What does this have to do with the awakenings? The awakenings were democratizing movements. Democratic religion follows the principle that the congregation picks its own pastor. In the hierarchical church, the Catholic and Episcopalian for instance, the church authorities (the bishop) and his advisors assign priests to congregations. In the democratic church, the Baptist and Congregationalist, for instance, the congregation "calls" its pastor, and has the right to dispose of him. This obviously leads to the problem of the pastor catering to the appetites of the congregation in order to gain and keep his job. It hampers the ability of the pastor to set a standard by which the congregation is judged and called to repentance. Edwards lost his position as pastor in Northampton, MA, when he judged his congregants for allowing sexual promiscuity among the youth. (Of course there are problems with the hierarchical system as well, revolving around the lack of accountability of the pastor to the congregation.)
True Religion
Returning to Edwards's analysis of true religion, we note his conclusion that the trueness of religious life does not lie in its external form but in its internal content.
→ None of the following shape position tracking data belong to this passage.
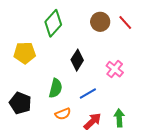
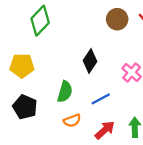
green diamond: (53, 23) -> (40, 21), moved
yellow pentagon: (25, 53) -> (22, 66), moved

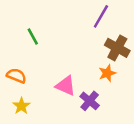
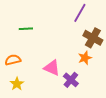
green line: (33, 37) -> (26, 29), turned -64
orange semicircle: (16, 76) -> (13, 60), turned -35

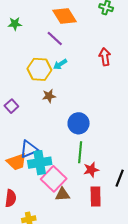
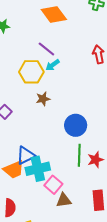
purple line: (55, 39) -> (46, 49), moved
red star: (91, 170) -> (96, 160), moved
pink square: (54, 179) -> (53, 185), size x0.7

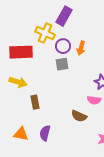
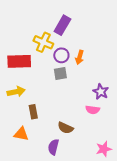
yellow arrow: (18, 82) -> (16, 92), turned -30
brown semicircle: (79, 116) -> (65, 128), moved
purple semicircle: (45, 133) -> (53, 147), moved
orange triangle: (21, 134) -> (21, 134), moved

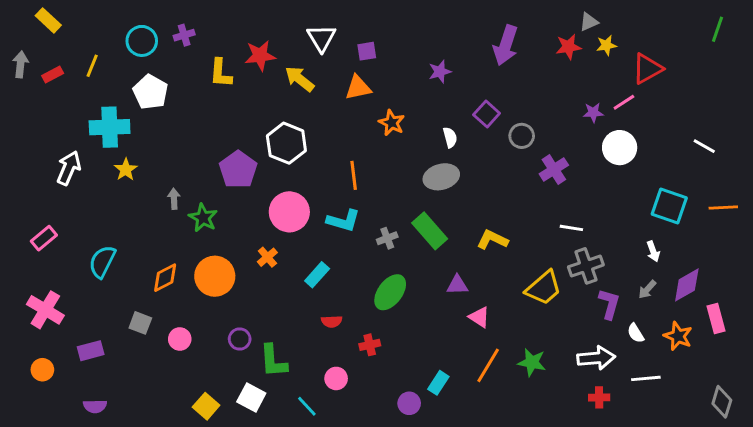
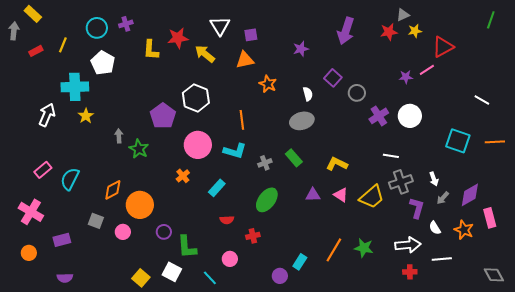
gray arrow: (20, 64) -> (14, 31), moved
white circle: (620, 148) -> (410, 116), moved
green rectangle: (430, 231) -> (294, 158), size x0.7
pink rectangle: (44, 238) -> (43, 170), moved
white arrow: (653, 251) -> (434, 179), moved
orange circle: (215, 276) -> (140, 205), moved
pink triangle: (479, 317) -> (341, 195), moved
gray diamond: (722, 402) -> (494, 275), turned -45

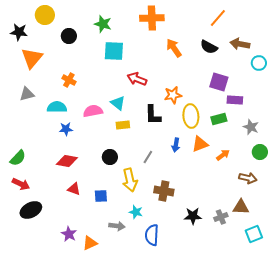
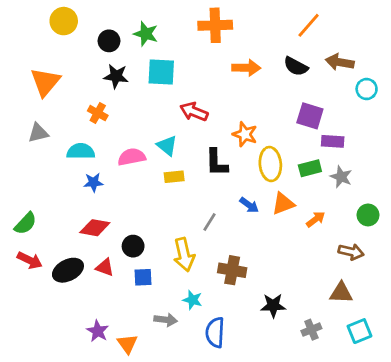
black star: (19, 32) -> (116, 76), moved
black circle: (69, 36) -> (109, 41), moved
orange arrow: (174, 48) -> (246, 68), turned 126
orange star: (173, 95) -> (245, 134), turned 30
gray star: (251, 127) -> (341, 177), moved
blue arrow: (176, 145) -> (249, 205), turned -64
black circle: (110, 157) -> (133, 246), moved
black ellipse: (31, 210) -> (68, 270), moved
gray cross: (221, 217) -> (311, 330), moved
orange triangle: (90, 243) -> (127, 344), turned -42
In fact, he noted 12 possible signs of true religion, and concluded that only the twelfth is authentic. What is the twelfth? In essence, living for the sake of others. The problem is not lack of knowledge but lack of love; not lack of power but lack of ability to sacrifice. Where true love abides, whether in Baptist or Catholic forms, the laity is found fully participating in the life of the church and the pastor is found truly ministering to the needs of the people.
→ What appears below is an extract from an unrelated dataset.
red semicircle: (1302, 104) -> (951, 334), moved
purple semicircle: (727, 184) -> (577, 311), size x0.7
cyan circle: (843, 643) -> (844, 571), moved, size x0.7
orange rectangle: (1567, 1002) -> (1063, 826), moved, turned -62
All forms of religion have prospered in America. We have everything from the hierarchical form of the Catholics (still boasting a membership greater than all other churches combined) and the LDS, to the democratic form of the Baptist and new paradigm churches (the Vineyard, Calvary and myriad independent congregations). No matter what institutional form, sometimes the institution hinders the work of the spirit. Sometimes it enhances or facilitates the work of the spirit. So let us pray for God's spirit to move among us and let the form follow the function.